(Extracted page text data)
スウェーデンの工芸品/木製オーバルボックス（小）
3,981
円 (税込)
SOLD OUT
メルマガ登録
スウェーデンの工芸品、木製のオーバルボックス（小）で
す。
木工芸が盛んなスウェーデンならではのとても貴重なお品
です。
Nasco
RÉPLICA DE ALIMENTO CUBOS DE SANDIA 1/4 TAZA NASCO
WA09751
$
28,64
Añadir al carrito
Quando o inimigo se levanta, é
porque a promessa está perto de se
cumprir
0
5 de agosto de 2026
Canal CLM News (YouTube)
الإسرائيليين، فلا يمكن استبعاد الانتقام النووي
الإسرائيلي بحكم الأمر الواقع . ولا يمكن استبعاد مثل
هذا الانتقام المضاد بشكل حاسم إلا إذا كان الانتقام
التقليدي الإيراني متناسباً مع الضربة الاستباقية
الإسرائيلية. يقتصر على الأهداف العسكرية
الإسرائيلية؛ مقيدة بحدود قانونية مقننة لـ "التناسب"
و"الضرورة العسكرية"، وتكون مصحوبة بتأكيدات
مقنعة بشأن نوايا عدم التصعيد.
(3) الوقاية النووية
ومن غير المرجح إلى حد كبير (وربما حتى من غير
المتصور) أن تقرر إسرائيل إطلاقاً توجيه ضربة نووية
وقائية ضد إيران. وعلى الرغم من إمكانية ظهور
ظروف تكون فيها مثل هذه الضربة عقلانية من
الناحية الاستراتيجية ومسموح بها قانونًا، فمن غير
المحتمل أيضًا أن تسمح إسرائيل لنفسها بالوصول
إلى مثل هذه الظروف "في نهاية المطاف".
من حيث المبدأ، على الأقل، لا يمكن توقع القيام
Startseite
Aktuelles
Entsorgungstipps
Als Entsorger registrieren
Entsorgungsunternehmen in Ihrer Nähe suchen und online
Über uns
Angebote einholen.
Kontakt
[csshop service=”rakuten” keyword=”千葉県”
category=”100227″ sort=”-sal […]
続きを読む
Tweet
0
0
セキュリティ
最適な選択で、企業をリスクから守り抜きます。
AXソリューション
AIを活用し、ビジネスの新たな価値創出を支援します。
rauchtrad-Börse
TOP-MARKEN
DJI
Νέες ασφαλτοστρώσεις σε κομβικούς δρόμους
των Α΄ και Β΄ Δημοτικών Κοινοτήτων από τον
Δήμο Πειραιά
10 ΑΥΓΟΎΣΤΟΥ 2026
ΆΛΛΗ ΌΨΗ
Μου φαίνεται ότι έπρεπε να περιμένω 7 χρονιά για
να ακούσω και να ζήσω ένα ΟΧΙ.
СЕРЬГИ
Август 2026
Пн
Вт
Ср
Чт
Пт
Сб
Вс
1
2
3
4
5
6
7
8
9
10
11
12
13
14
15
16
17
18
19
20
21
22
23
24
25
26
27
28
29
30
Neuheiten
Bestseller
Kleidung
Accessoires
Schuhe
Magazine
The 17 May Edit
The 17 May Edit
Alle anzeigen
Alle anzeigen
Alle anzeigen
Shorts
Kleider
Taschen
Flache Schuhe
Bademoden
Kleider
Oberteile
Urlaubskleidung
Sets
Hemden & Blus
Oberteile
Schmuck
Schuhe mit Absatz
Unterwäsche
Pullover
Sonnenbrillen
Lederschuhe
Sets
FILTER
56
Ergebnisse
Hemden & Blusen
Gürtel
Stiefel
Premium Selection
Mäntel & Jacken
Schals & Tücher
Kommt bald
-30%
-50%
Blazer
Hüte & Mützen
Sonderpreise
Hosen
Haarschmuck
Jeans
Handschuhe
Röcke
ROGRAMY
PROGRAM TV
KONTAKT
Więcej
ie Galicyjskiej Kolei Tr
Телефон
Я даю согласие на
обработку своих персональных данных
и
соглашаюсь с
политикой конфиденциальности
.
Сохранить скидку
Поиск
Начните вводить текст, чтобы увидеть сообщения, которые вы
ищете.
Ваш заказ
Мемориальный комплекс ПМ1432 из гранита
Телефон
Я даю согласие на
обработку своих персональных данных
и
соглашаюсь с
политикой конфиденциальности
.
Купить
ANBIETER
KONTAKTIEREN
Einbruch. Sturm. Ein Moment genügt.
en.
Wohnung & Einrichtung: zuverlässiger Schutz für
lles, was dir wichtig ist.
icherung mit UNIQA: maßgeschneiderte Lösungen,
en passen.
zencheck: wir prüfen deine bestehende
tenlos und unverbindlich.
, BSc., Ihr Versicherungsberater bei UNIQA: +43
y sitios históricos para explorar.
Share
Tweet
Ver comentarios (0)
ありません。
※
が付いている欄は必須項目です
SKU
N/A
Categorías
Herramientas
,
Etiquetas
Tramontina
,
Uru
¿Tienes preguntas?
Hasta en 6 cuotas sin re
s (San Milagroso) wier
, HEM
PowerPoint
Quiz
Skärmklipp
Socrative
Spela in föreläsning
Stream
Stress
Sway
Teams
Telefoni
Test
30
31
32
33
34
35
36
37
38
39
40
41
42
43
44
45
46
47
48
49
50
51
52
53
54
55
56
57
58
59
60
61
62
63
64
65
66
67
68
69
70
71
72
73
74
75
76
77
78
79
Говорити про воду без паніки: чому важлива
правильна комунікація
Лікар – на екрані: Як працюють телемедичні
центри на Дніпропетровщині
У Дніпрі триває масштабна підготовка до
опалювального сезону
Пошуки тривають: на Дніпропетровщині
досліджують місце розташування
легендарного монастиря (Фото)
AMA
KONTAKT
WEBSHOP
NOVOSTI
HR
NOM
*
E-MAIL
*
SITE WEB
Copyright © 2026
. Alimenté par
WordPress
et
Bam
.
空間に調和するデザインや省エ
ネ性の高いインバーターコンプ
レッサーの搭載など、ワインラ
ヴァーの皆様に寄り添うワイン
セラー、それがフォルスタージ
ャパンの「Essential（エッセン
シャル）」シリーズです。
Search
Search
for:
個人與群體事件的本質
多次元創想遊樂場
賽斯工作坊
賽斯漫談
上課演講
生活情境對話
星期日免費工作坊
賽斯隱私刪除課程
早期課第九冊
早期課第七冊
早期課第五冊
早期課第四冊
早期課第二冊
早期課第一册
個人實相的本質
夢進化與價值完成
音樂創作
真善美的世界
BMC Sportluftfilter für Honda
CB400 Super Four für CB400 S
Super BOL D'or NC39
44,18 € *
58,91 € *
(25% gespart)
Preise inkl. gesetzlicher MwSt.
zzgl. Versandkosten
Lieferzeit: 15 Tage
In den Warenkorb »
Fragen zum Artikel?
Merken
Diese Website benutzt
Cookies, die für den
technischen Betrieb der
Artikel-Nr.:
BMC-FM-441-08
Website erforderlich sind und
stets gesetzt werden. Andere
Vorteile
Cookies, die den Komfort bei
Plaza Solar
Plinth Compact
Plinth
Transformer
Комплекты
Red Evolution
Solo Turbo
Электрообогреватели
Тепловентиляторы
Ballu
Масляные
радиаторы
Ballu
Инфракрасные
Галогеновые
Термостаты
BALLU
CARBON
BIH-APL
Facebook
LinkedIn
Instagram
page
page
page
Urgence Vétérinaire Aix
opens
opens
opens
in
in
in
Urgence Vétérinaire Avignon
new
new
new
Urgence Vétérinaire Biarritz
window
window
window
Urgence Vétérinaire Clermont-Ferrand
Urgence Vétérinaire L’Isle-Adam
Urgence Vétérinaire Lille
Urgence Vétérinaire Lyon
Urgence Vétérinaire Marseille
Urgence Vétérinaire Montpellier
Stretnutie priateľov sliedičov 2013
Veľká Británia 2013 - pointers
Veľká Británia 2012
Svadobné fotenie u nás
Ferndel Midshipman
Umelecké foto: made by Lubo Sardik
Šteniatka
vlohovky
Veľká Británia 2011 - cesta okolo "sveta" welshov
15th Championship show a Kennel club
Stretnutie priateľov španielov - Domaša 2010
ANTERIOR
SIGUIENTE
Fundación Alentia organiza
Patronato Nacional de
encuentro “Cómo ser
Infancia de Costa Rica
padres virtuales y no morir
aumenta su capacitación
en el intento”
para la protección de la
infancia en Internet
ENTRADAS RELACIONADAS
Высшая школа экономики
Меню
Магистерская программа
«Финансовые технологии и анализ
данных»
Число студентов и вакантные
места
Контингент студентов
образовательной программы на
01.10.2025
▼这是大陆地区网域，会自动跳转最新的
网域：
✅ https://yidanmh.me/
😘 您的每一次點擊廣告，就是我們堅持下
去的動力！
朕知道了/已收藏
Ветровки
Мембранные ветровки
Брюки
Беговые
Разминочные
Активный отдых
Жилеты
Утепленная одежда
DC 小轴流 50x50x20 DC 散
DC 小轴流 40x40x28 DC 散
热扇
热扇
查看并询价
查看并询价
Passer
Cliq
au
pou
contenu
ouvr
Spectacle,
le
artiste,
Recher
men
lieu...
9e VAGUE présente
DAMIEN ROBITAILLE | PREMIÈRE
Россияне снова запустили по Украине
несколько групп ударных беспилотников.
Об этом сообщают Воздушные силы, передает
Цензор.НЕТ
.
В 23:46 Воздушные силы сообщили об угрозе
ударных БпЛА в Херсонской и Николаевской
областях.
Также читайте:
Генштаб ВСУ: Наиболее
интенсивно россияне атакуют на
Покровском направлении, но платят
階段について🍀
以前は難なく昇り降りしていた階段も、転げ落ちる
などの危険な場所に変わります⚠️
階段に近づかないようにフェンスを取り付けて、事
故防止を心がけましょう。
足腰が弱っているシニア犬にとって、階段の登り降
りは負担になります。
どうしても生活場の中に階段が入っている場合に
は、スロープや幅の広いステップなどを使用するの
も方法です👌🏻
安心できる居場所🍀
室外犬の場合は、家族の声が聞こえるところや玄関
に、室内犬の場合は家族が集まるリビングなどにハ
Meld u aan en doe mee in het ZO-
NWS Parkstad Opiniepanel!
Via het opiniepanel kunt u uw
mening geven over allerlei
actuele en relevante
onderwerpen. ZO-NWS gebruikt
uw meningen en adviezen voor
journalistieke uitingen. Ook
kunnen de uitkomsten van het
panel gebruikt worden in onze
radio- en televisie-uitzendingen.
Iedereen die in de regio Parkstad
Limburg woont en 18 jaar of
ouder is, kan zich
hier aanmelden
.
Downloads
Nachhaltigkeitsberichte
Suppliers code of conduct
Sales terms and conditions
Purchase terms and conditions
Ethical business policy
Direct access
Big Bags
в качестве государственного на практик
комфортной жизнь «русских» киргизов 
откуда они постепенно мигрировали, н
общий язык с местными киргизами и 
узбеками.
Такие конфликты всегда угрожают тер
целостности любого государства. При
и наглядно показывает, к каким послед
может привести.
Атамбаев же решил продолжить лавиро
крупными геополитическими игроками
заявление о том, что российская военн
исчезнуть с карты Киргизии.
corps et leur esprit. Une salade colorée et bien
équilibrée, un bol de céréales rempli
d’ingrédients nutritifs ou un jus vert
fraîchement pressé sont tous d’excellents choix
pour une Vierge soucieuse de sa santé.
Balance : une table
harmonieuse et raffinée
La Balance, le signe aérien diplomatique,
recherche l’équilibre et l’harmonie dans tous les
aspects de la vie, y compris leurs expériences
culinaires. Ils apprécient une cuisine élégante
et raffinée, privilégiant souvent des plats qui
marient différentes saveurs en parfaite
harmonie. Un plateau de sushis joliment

**To do:** The required output is each line of the entries that contains the word "Urgence".

**Written solution:**
Urgence Vétérinaire Aix
Urgence Vétérinaire Avignon
Urgence Vétérinaire Biarritz
Urgence Vétérinaire Clermont-Ferrand
Urgence Vétérinaire L’Isle-Adam
Urgence Vétérinaire Lille
Urgence Vétérinaire Lyon
Urgence Vétérinaire Marseille
Urgence Vétérinaire Montpellier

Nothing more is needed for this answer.